Whereas I pictured a zombie horde of "full of it" people lurching toward carol's ED/ER when there was a full moon. I'm sure a shrink would have something to say to me about that, not sure I want to hear it. :)
some people like cleaning poop? like just for the specific task? I never considered that. I mean I understood that there are reasons you want your patient to poop so you might be happy when he/she poops, but I never knew there was someone that went into nursing because among other things they liked cleaning poop.

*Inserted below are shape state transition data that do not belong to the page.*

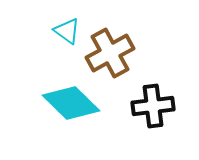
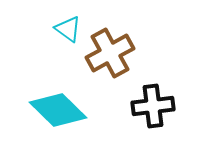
cyan triangle: moved 1 px right, 2 px up
cyan diamond: moved 13 px left, 7 px down
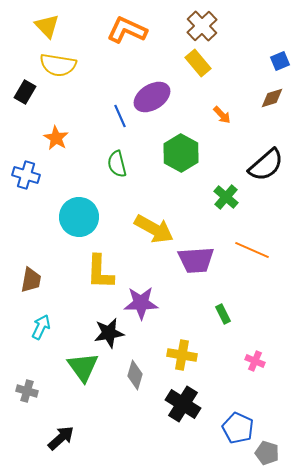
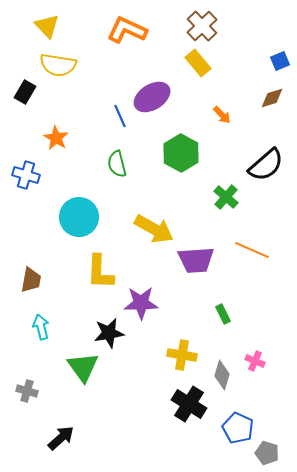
cyan arrow: rotated 40 degrees counterclockwise
gray diamond: moved 87 px right
black cross: moved 6 px right
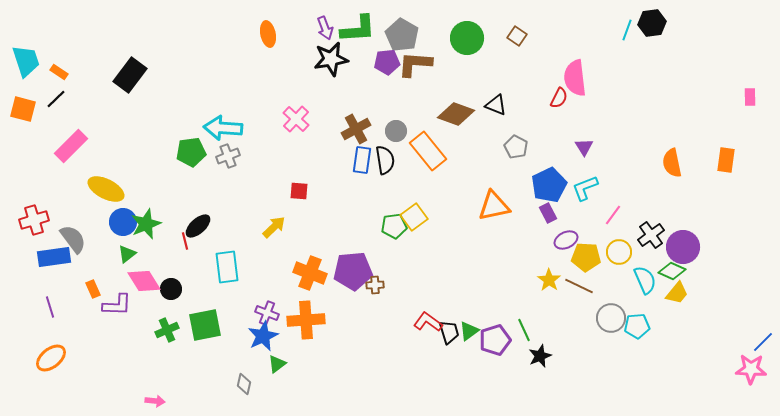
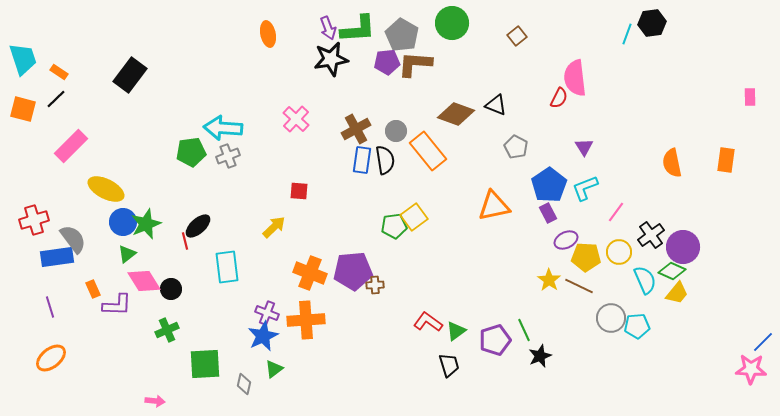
purple arrow at (325, 28): moved 3 px right
cyan line at (627, 30): moved 4 px down
brown square at (517, 36): rotated 18 degrees clockwise
green circle at (467, 38): moved 15 px left, 15 px up
cyan trapezoid at (26, 61): moved 3 px left, 2 px up
blue pentagon at (549, 185): rotated 8 degrees counterclockwise
pink line at (613, 215): moved 3 px right, 3 px up
blue rectangle at (54, 257): moved 3 px right
green square at (205, 325): moved 39 px down; rotated 8 degrees clockwise
green triangle at (469, 331): moved 13 px left
black trapezoid at (449, 332): moved 33 px down
green triangle at (277, 364): moved 3 px left, 5 px down
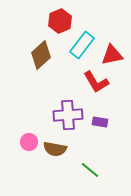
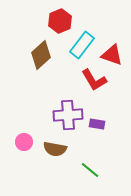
red triangle: rotated 30 degrees clockwise
red L-shape: moved 2 px left, 2 px up
purple rectangle: moved 3 px left, 2 px down
pink circle: moved 5 px left
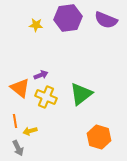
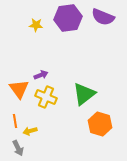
purple semicircle: moved 3 px left, 3 px up
orange triangle: moved 1 px left, 1 px down; rotated 15 degrees clockwise
green triangle: moved 3 px right
orange hexagon: moved 1 px right, 13 px up
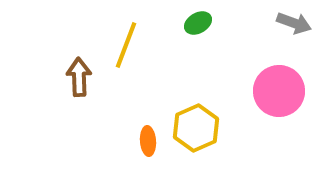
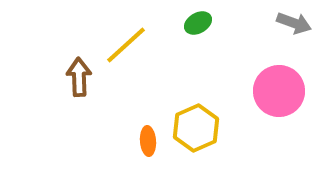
yellow line: rotated 27 degrees clockwise
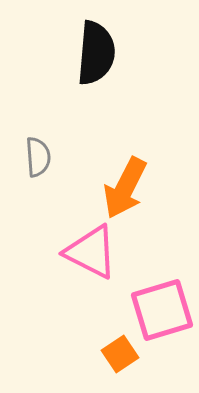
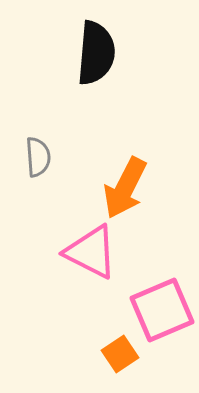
pink square: rotated 6 degrees counterclockwise
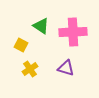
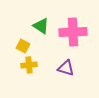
yellow square: moved 2 px right, 1 px down
yellow cross: moved 1 px left, 4 px up; rotated 28 degrees clockwise
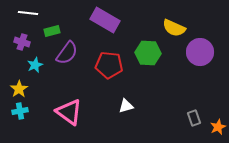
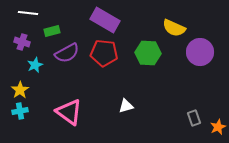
purple semicircle: rotated 25 degrees clockwise
red pentagon: moved 5 px left, 12 px up
yellow star: moved 1 px right, 1 px down
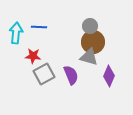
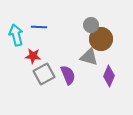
gray circle: moved 1 px right, 1 px up
cyan arrow: moved 2 px down; rotated 20 degrees counterclockwise
brown circle: moved 8 px right, 3 px up
purple semicircle: moved 3 px left
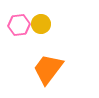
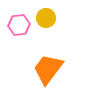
yellow circle: moved 5 px right, 6 px up
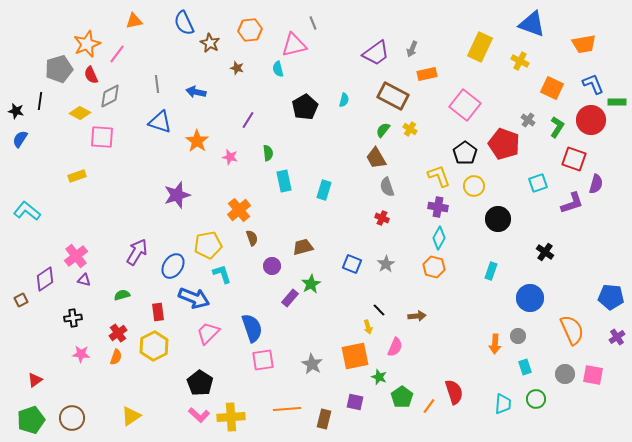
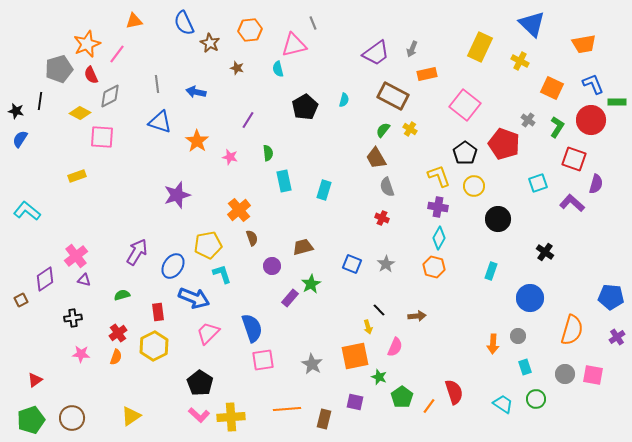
blue triangle at (532, 24): rotated 24 degrees clockwise
purple L-shape at (572, 203): rotated 120 degrees counterclockwise
orange semicircle at (572, 330): rotated 40 degrees clockwise
orange arrow at (495, 344): moved 2 px left
cyan trapezoid at (503, 404): rotated 60 degrees counterclockwise
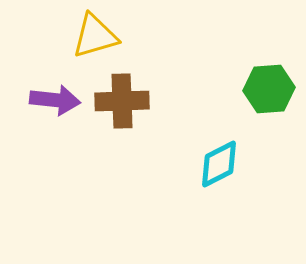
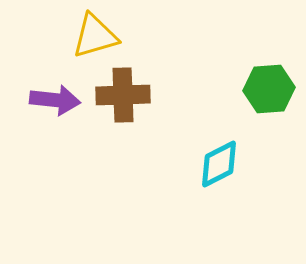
brown cross: moved 1 px right, 6 px up
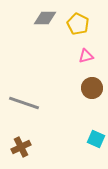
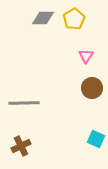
gray diamond: moved 2 px left
yellow pentagon: moved 4 px left, 5 px up; rotated 15 degrees clockwise
pink triangle: rotated 42 degrees counterclockwise
gray line: rotated 20 degrees counterclockwise
brown cross: moved 1 px up
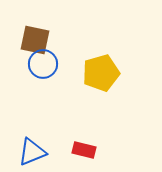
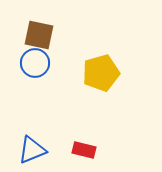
brown square: moved 4 px right, 5 px up
blue circle: moved 8 px left, 1 px up
blue triangle: moved 2 px up
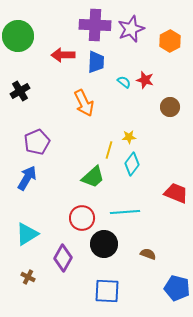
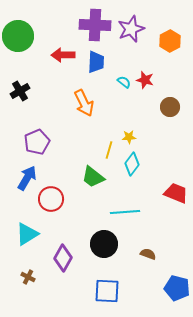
green trapezoid: rotated 80 degrees clockwise
red circle: moved 31 px left, 19 px up
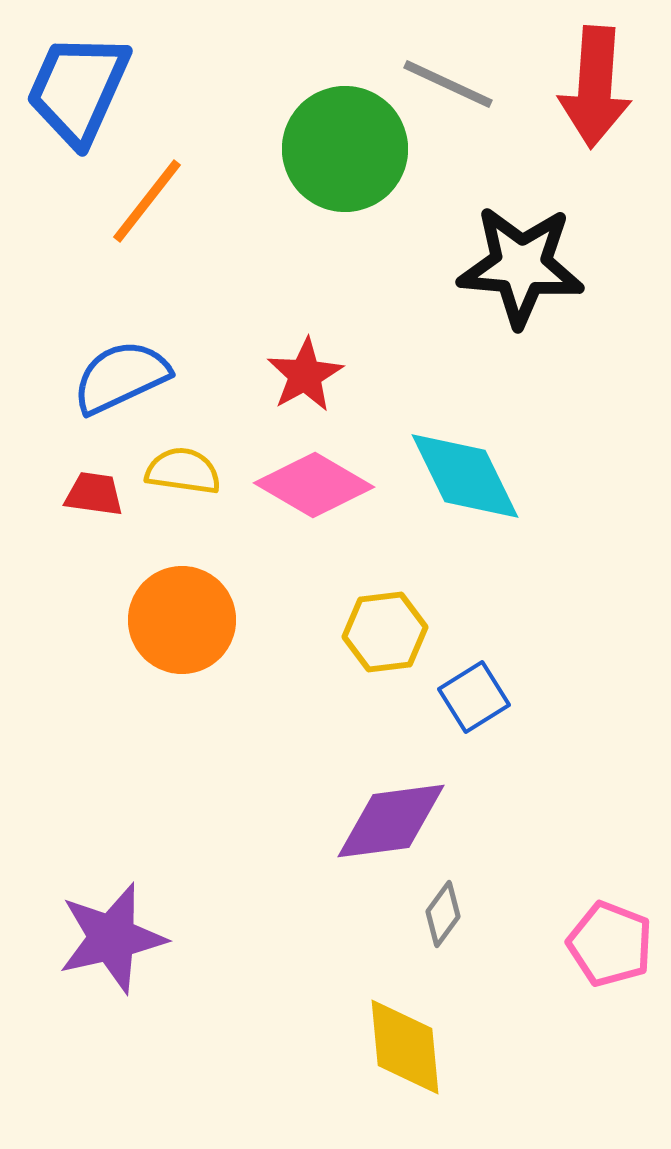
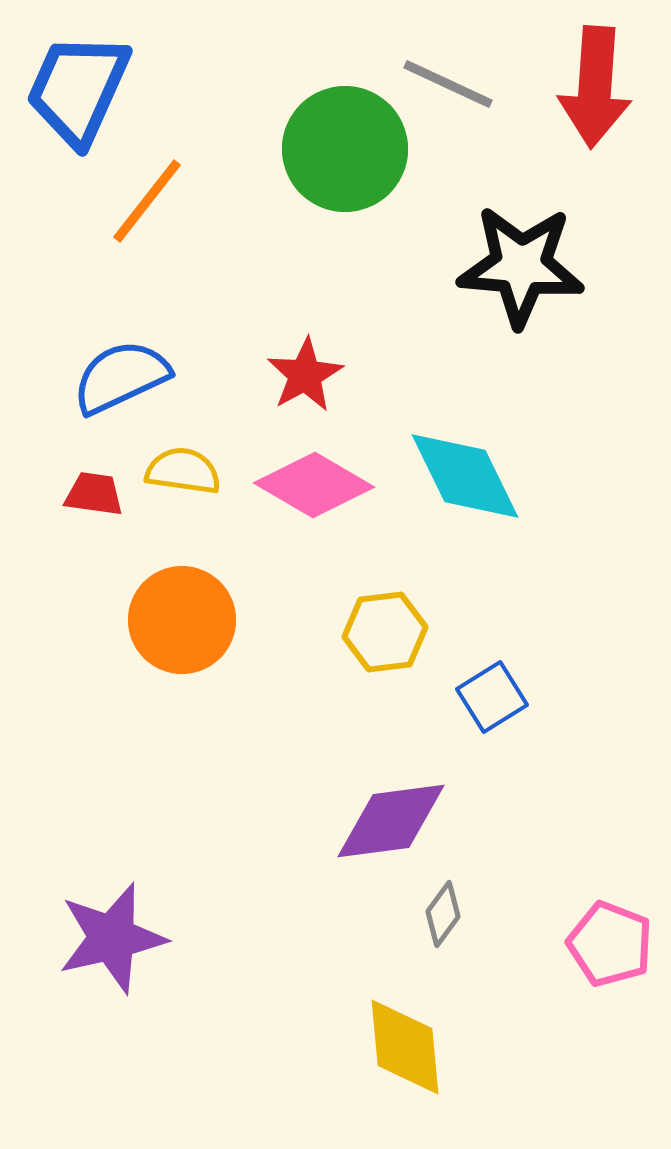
blue square: moved 18 px right
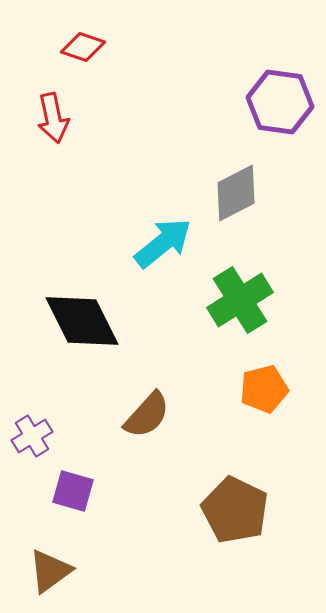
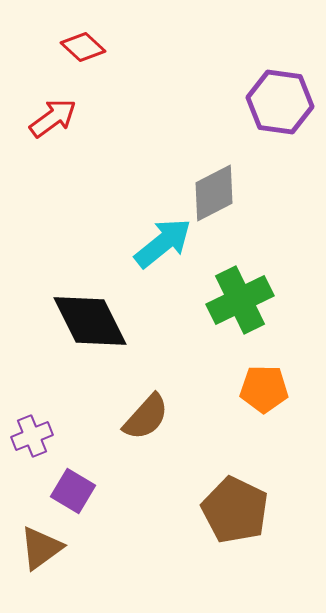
red diamond: rotated 24 degrees clockwise
red arrow: rotated 114 degrees counterclockwise
gray diamond: moved 22 px left
green cross: rotated 6 degrees clockwise
black diamond: moved 8 px right
orange pentagon: rotated 15 degrees clockwise
brown semicircle: moved 1 px left, 2 px down
purple cross: rotated 9 degrees clockwise
purple square: rotated 15 degrees clockwise
brown triangle: moved 9 px left, 23 px up
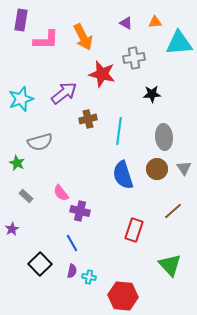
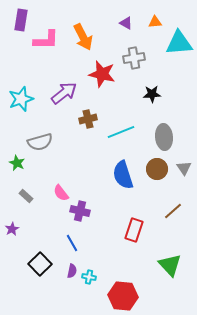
cyan line: moved 2 px right, 1 px down; rotated 60 degrees clockwise
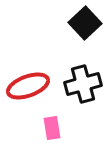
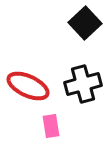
red ellipse: rotated 45 degrees clockwise
pink rectangle: moved 1 px left, 2 px up
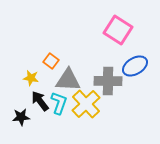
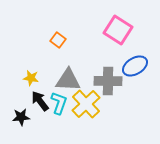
orange square: moved 7 px right, 21 px up
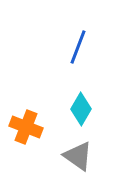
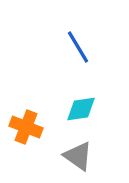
blue line: rotated 52 degrees counterclockwise
cyan diamond: rotated 52 degrees clockwise
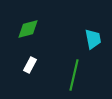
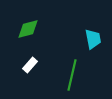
white rectangle: rotated 14 degrees clockwise
green line: moved 2 px left
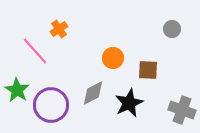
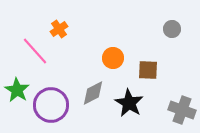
black star: rotated 16 degrees counterclockwise
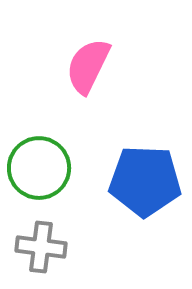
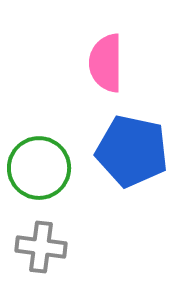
pink semicircle: moved 18 px right, 3 px up; rotated 26 degrees counterclockwise
blue pentagon: moved 13 px left, 30 px up; rotated 10 degrees clockwise
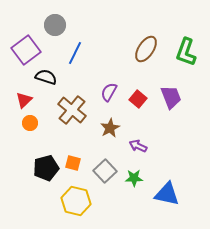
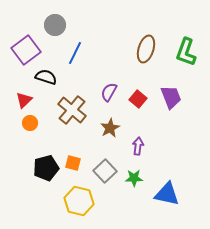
brown ellipse: rotated 16 degrees counterclockwise
purple arrow: rotated 72 degrees clockwise
yellow hexagon: moved 3 px right
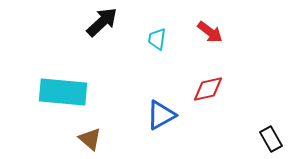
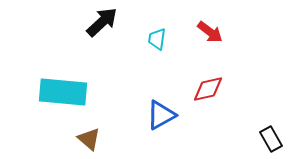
brown triangle: moved 1 px left
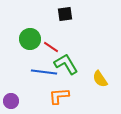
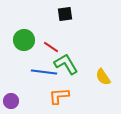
green circle: moved 6 px left, 1 px down
yellow semicircle: moved 3 px right, 2 px up
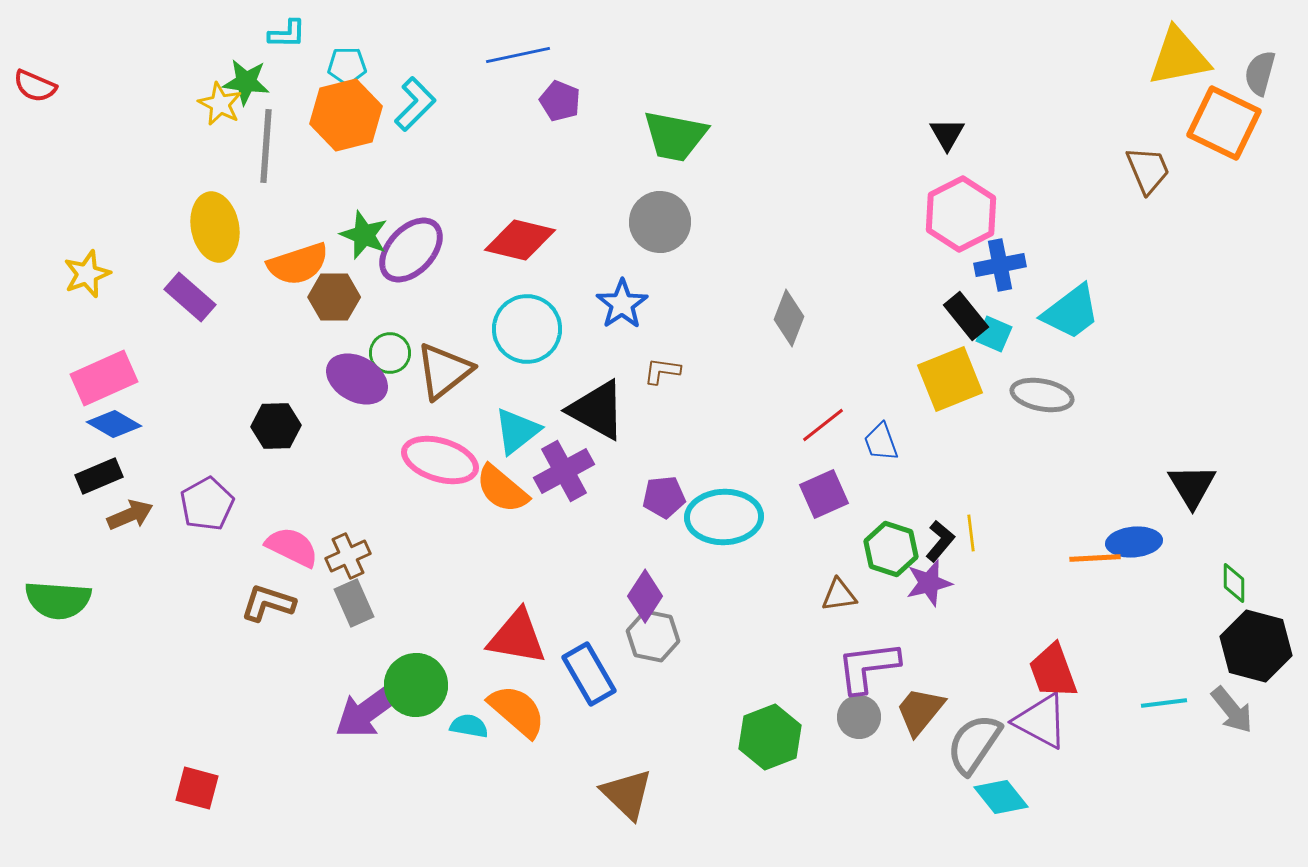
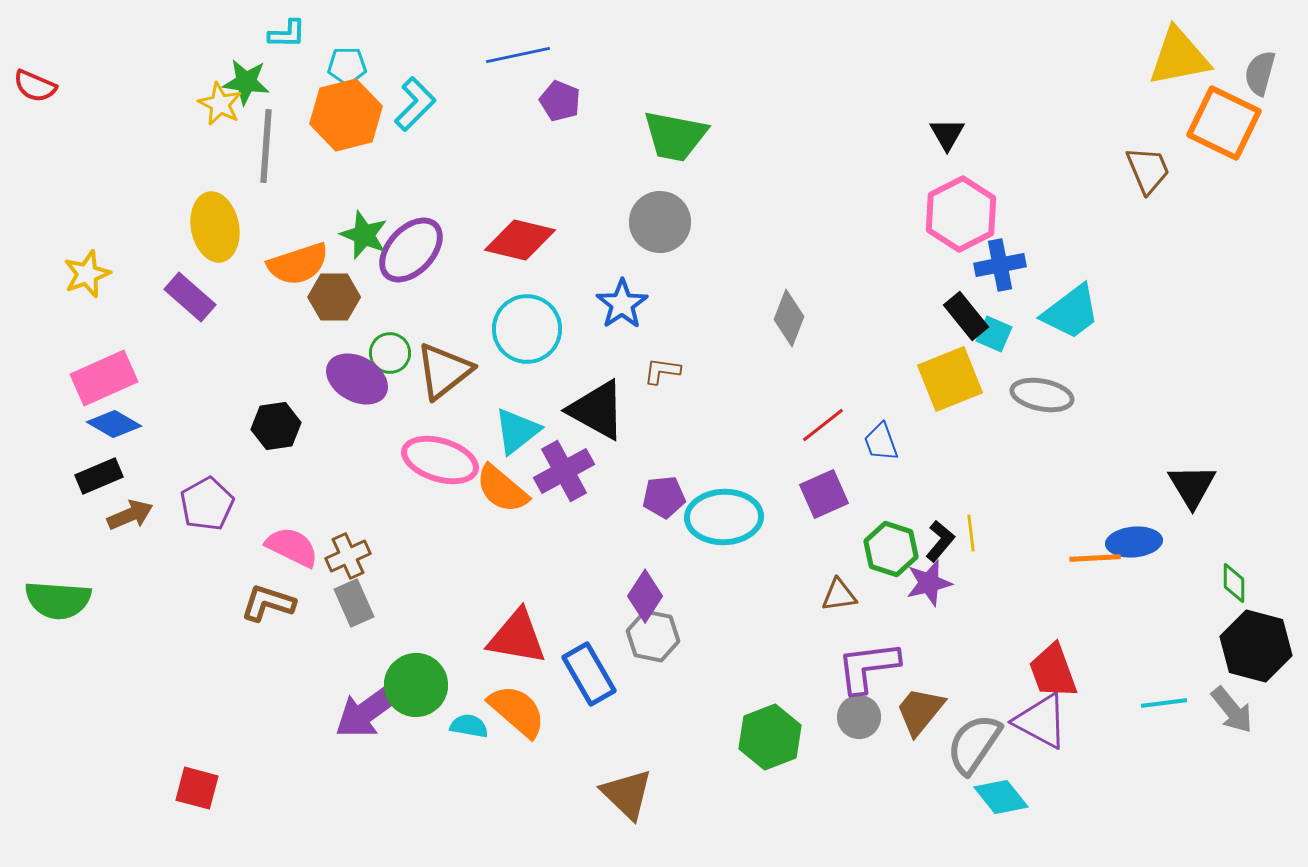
black hexagon at (276, 426): rotated 6 degrees counterclockwise
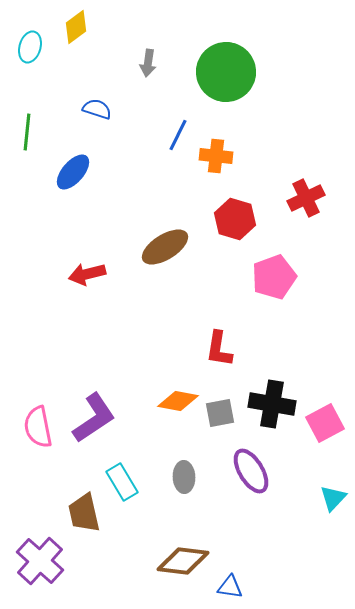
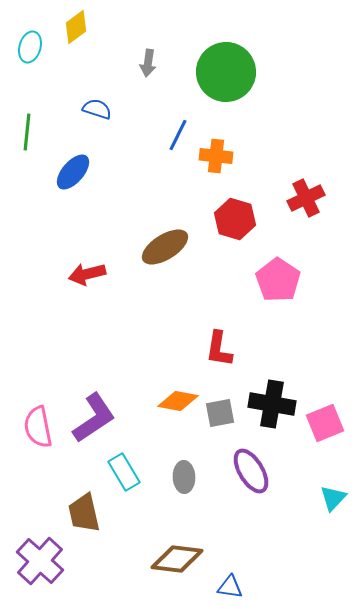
pink pentagon: moved 4 px right, 3 px down; rotated 18 degrees counterclockwise
pink square: rotated 6 degrees clockwise
cyan rectangle: moved 2 px right, 10 px up
brown diamond: moved 6 px left, 2 px up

I think she meant "don't like" as opposed to feeling neutral or mildly disturbed, but you never know . . .:uhoh21:
There are quite a few nurses who love to incise and drain huge purulent abcesses, the nastier the better. If the material shoots out --- oops not gonna go there . .
I love this! It's not a shift if I don't find myself cleaning poop at least 2 or 3 times each night. And there's many times that poop involves critical thinking...how do I get the poop off of this 300 lb patient without getting it on these clean linens I just put on the bed for the 3rd time tonight?
No such thing as percentages.
Rather, things come in "streaks". No pun intended.I can go days without seeing poop , then the you-know -what will hit the fan.
Last night , I had to stay over to dis-impact a patient. Definitely one the nastier nursing chores, but my patient loved me.
Breath through your mouth, nasty odors will not be detectable.
GadgetRN71, ASN, RN
1,841 Posts
Hard to say what percentage of my job involves poop because I can go weeks without seeing Code Brown, and then I have a day where all my patients seem to be pooping themselves during surgery.
Also, you get used to blood in the OR so that doesn't even factor in for me anymore. As far as critical thinking and thinkingon my feet, that's every day.